With the PSD function of the track, the track irregularity excitation is generated as follows. The spectrum X(k) in the frequency domain is constructed by discrete sampling on the PSD function, and then the inverse Fourier transform is carried out to obtain the track irregularity excitation function x(n) in the time domain, which is defined as

$$\left\{ {\begin{array}{*{20}l} {X(k) = N_{r} \xi (k)\sqrt {S_{v(f = k\Delta f)} \Delta f} } \hfill \\ {\xi (k) = e^{{(i\Phi_{n} )}} } \hfill \\ {x(n) = \frac{1}{{N_{r} }}\sum\limits_{k = 0}^{{N_{r} - 1}} {X(k)e^{{\left( {\frac{2\pi kn}{{N_{r} }}i} \right)}} } } \hfill \\ {k,n = 0,1, \ldots ,N_{r} - 1} \hfill \\ \end{array} } \right.,$$
(7)

where X(k) is a complex, whose modulus is obtained from the PSD function at a frequency of kΔf. Nr is the number of frequency samples, Δf is the frequency sampling interval, and i is the complex symbol. Φn is the phase angle obeying a uniform distribution of 0~2π.

2.3 Random Sample Generation

In this study, the detection of absent sleeper support is based on a convolutional neural network. It needs a large amount of training data to achieve a reliable recognition effect. Due to the difficulties in field tests of the vehicle–track system with absent sleeper support, it is difficult to obtain enough data to support machine learning. Therefore, we obtained the raw data for the training of a convolutional neural network from the perspective of the model-based method. As shown in Fig. 6, the procedure of the model-based data acquisition is described in detail.

  • Input the vehicle and track parameters of the above mathematical model.

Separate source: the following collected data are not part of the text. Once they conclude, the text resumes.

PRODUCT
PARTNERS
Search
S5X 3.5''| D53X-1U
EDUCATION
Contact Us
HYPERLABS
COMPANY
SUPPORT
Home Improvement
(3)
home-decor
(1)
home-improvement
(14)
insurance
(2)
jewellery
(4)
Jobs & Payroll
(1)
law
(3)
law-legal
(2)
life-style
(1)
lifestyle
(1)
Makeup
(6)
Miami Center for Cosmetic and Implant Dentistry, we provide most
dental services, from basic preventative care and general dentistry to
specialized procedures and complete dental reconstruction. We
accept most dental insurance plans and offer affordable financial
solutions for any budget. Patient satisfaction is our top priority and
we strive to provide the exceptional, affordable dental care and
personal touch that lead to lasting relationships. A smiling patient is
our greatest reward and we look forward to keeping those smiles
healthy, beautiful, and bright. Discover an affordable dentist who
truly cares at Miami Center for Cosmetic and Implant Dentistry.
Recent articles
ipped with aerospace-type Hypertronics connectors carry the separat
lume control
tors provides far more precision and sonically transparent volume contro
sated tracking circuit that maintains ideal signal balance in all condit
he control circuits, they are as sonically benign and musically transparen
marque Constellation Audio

  • A sample of the track irregularity is generated based on the power spectrum density curve and inputted into the above mathematical model as systematic excitation.

  • Randomly generate the positions of absent sleeper support in the track and the train running speed.

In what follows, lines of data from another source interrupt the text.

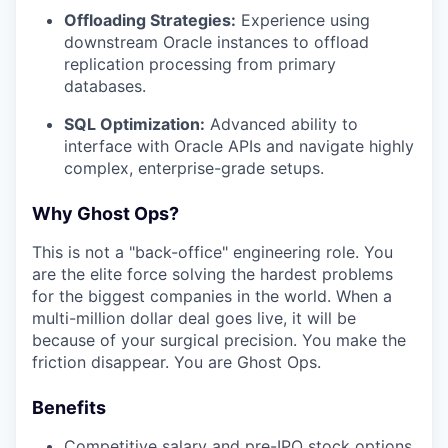
Offloading Strategies:
Experience using
downstream Oracle instances to offload
replication processing from primary
databases.
SQL Optimization:
Advanced ability to
interface with Oracle APIs and navigate highly
complex, enterprise-grade setups.
Why Ghost Ops?
This is not a "back-office" engineering role. You
are the elite force solving the hardest problems
for the biggest companies in the world. When a
multi-million dollar deal goes live, it will be
because of your surgical precision. You make the
friction disappear. You are Ghost Ops.
Benefits
Competitive salary and pre-IPO stock options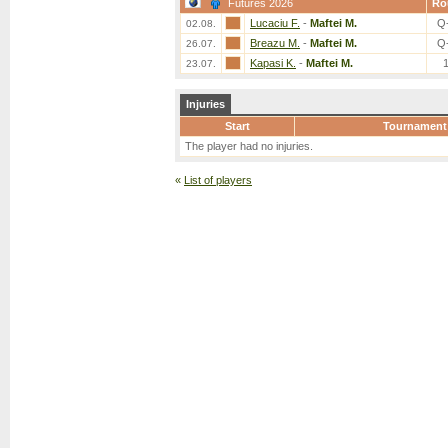
Futures 2026
Ro
Lucaciu F.
-
Maftei M.
Q
02.08.
Breazu M.
-
Maftei M.
Q
26.07.
Kapasi K.
-
Maftei M.
23.07.
Injuries
Start
Tournament
The player had no injuries.
«
List of players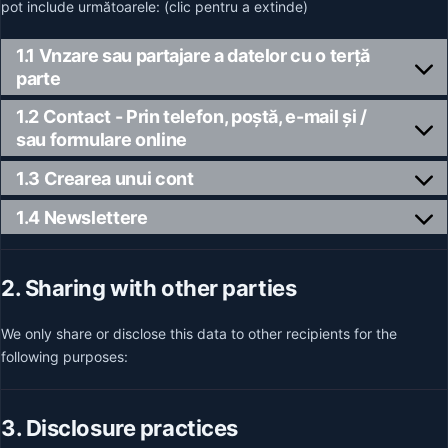
pot include următoarele: (clic pentru a extinde)
1.1 Vnzare sau partajare a datelor cu o terță
parte
1.2 Contact - Prin telefon, poștă, e-mail și /
sau formulare online
1.3 Crearea unui cont
1.4 Newslettere
2. Sharing with other parties
We only share or disclose this data to other recipients for the
following purposes:
3. Disclosure practices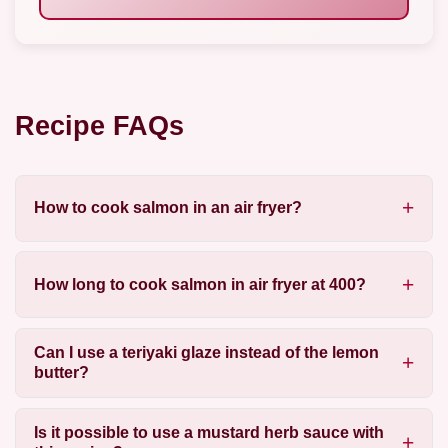
Recipe FAQs
How to cook salmon in an air fryer?
How long to cook salmon in air fryer at 400?
Can I use a teriyaki glaze instead of the lemon
butter?
Is it possible to use a mustard herb sauce with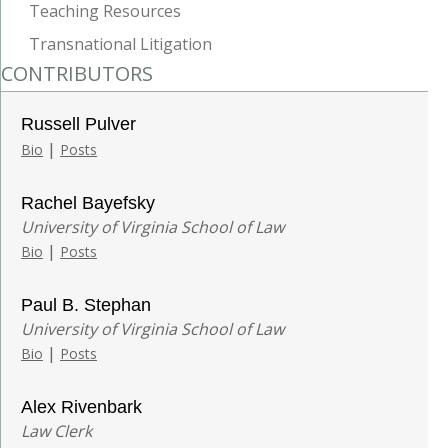
Teaching Resources
Transnational Litigation
CONTRIBUTORS
Russell Pulver
|
Bio
Posts
Rachel Bayefsky
University of Virginia School of Law
|
Bio
Posts
Paul B. Stephan
University of Virginia School of Law
|
Bio
Posts
Alex Rivenbark
Law Clerk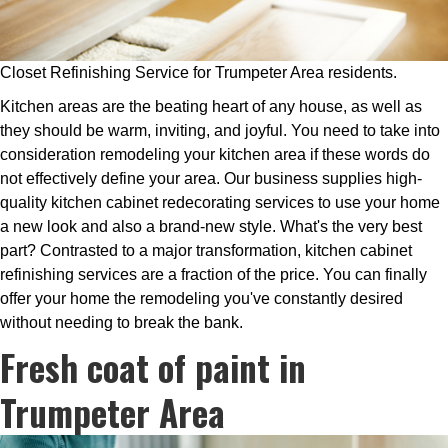
Closet Refinishing Service for Trumpeter Area residents.
Kitchen areas are the beating heart of any house, as well as
they should be warm, inviting, and joyful. You need to take into
consideration remodeling your kitchen area if these words do
not effectively define your area. Our business supplies high-
quality kitchen cabinet redecorating services to use your home
a new look and also a brand-new style. What's the very best
part? Contrasted to a major transformation, kitchen cabinet
refinishing services are a fraction of the price. You can finally
offer your home the remodeling you've constantly desired
without needing to break the bank.
Fresh coat of paint in
Trumpeter Area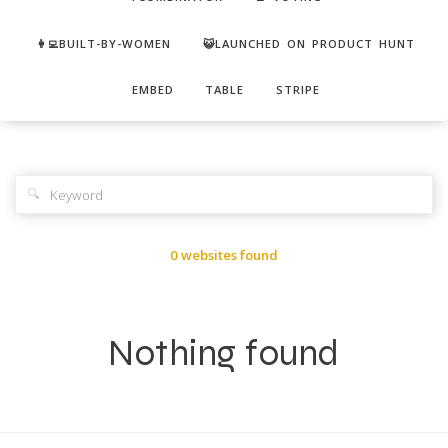
👩‍💻BUILT-BY-WOMEN
😺LAUNCHED ON PRODUCT HUNT
EMBED
TABLE
STRIPE
🔍
0 websites found
Nothing found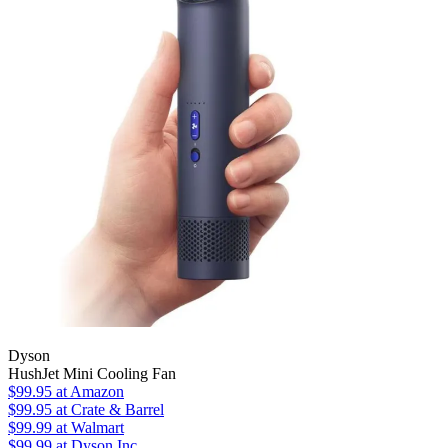
Dyson
HushJet Mini Cooling Fan
$99.95
at Amazon
$99.95
at Crate & Barrel
$99.99
at Walmart
$99.99
at Dyson Inc.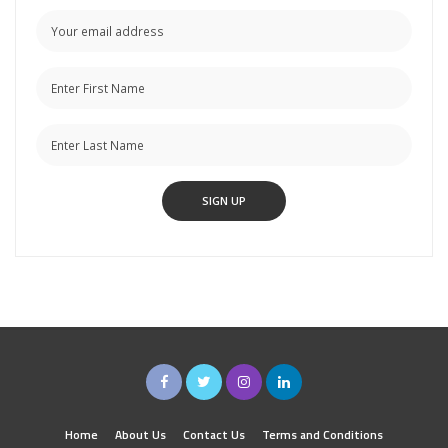
Home
About Us
Contact Us
Terms and Conditions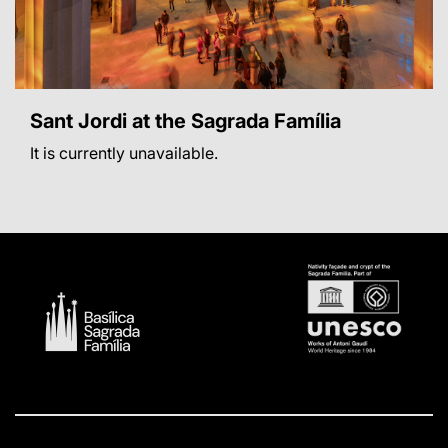
Sant Jordi at the Sagrada Família
It is currently unavailable.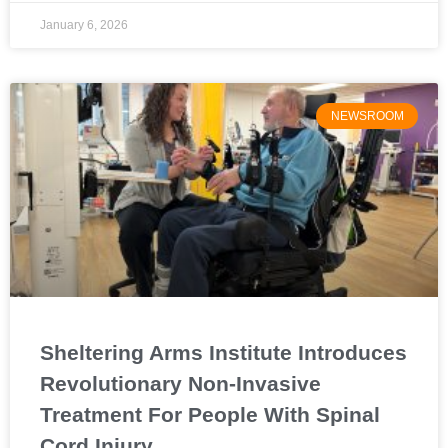
January 6, 2026
NEWSROOM
Sheltering Arms Institute Introduces
Revolutionary Non-Invasive
Treatment For People With Spinal
Cord Injury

  • The dynamics calculation of the vehicle–track coupled system is carried out.

  • A time–space sample of sleeper vertical displacement is obtained.

  • Continue back to step (2) until the Nth time–space sample of sleeper vertical displacement is obtained.

Fig. 6
figure 6

Procedure for the model-based data acquisition

It should be noted that the running speed, track irregularity and position of absent sleeper support are regenerated for each experiment. The running speed varies from 60 to 80 km/h. Hanging sleepers next to each other as a pack are randomly located in the track section between the first sleeper and the 21st sleeper.

3 Data-Driven Method

Because the time series signal of sleeper vertical displacement is one-dimensional, it is necessary to reconstruct this data into two-dimensional time–space data. Figure 7 shows how to achieve the data conversion. The abscissa axis of this two-dimensional data represents the sleeper number, of which 21 sleepers are considered. The ordinate axis represents the time history.

Fig. 7
figure 7

Establishment process of time–space sample of the sleeper vertical displacements

With the input data, the convolutional neural network was built as shown in Fig. 8, which mainly includes three convolutional layers and two pooling layers. The output label i means that i hanging sleeper(s) exists in the ballasted track, which is in the range from 1 to 6.

Fig. 8
figure 8

Architectural hierarchy of the TLCNN

The output V(1) of the first convolutional layer can be expressed as

$${\mathbf{V}}^{(1)} = conv2d\left( {{\mathbf{W}}^{(1)} ,{\mathbf{X}}^{(1)} ,n^{(1)} ,\hbox{``}relu\hbox{''}} \right),$$
(8)

where X is the input matrix, W is the convolution kernel, and superscript (1) indicates the layer number. n is the number of the convolution kernel; herein n(1) = 32. The size of the convolution kernel W(1) is 3 × 3. The activation function is the “ReLU” function, which is defined as

$$f(x) = \max (0,x).$$
(9)

The stride of the first pooling layer is 2 × 2. The pooling function is defined as

$$V_{ij} = max(x_{i,j} ,x_{i,j + 1} ,x_{i + 1,j} ,x_{i + 1,j + 1} ).$$
(10)

Through the pooling process, V(1) becomes V(2).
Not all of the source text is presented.